One of those pressures involves consuming alcohol. The legal age to do so in the U.S. is 21, but college freshmen are drinking anyway, and sometimes too much, too fast.

"There's a whole continuum of problems from episodes of drinking alcohol, particularly binge drinking," said Dr. Steven Marcus, medical director of the New Jersey Poison Information & Education System. "You do read every year, somewhere in the country, somebody dies from drinking too much at a college party."

Marcus noted alcohol is a depressant and can slow a person's breathing, heart rate and decrease blood pressure.

"When this happens, people lose consciousness and die," Marcus said. "Alcohol-poisoned individuals also increase their risk of dying by choking on their own vomit."

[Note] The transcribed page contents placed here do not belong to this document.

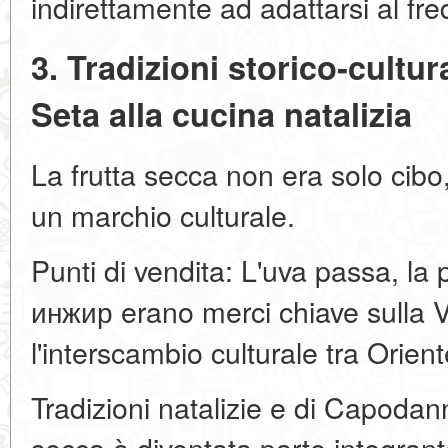
indirettamente ad adattarsi al fre
3. Tradizioni storico-cultu
Seta alla cucina natalizia
La frutta secca non era solo cib
un marchio culturale.
Punti di vendita: L'uva passa, la 
инжир erano merci chiave sulla V
l'interscambio culturale tra Orien
Tradizioni natalizie e di Capodann
secca è diventata parte integrant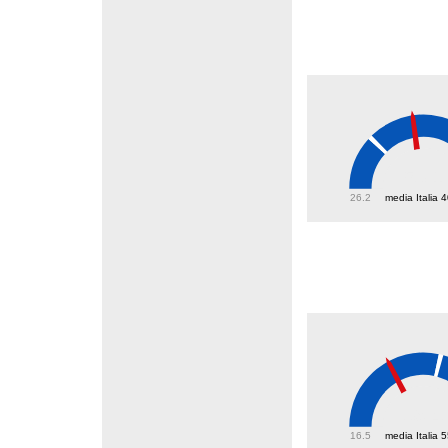
53.1
26.2
media Italia 
39.4
16.5
media Italia 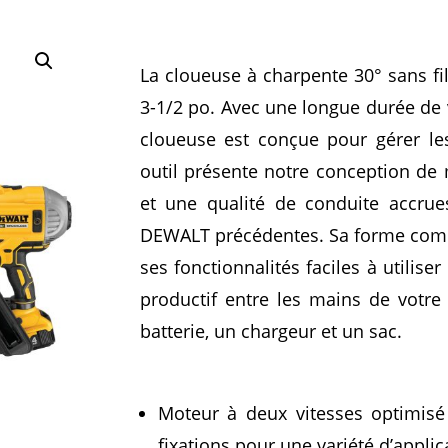
La cloueuse à charpente 30° sans fi
3-1/2 po. Avec une longue durée de v
cloueuse est conçue pour gérer les 
outil présente notre conception de
et une qualité de conduite accrue
DEWALT précédentes.
Sa forme comp
ses fonctionnalités faciles à utilise
productif entre les mains de votre
batterie, un chargeur et un sac.
Moteur à deux vitesses optimis
fixations pour une variété d’applic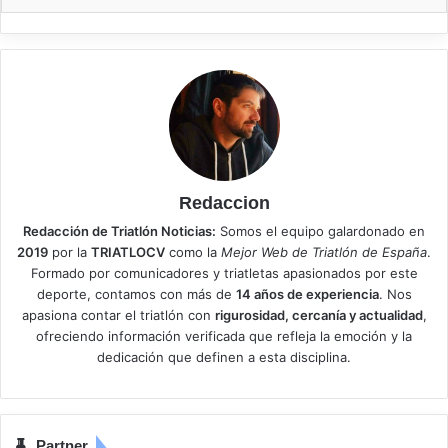
Redaccion
Redacción de Triatlón Noticias:
Somos el equipo galardonado en
2019
por la
TRIATLOCV
como la
Mejor Web de Triatlón de España
.
Formado por comunicadores y triatletas apasionados por este
deporte, contamos con más de
14 años de experiencia
. Nos
apasiona contar el triatlón con
rigurosidad, cercanía y actualidad
,
ofreciendo información verificada que refleja la emoción y la
dedicación que definen a esta disciplina.
Partner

"Study drugs," meanwhile, have increasingly become a popular option for students looking to stay alert and on top of their schoolwork. By obtaining them legally or illegally, students are misusing and abusing prescription medications that would normally be prescribed for conditions such as attention deficit disorder.

"Using those medicines as study aides has never been shown to really help, and in most cases have shown to lead to far more worse things," Marcus said.

Even if we send a young adult off to college with the best ideals and values, Marcus said, there are tremendous pressures once one steps on a college campus. His message to parents - it's not too late to give a heads-up and advice to your kids heading to college for the first time.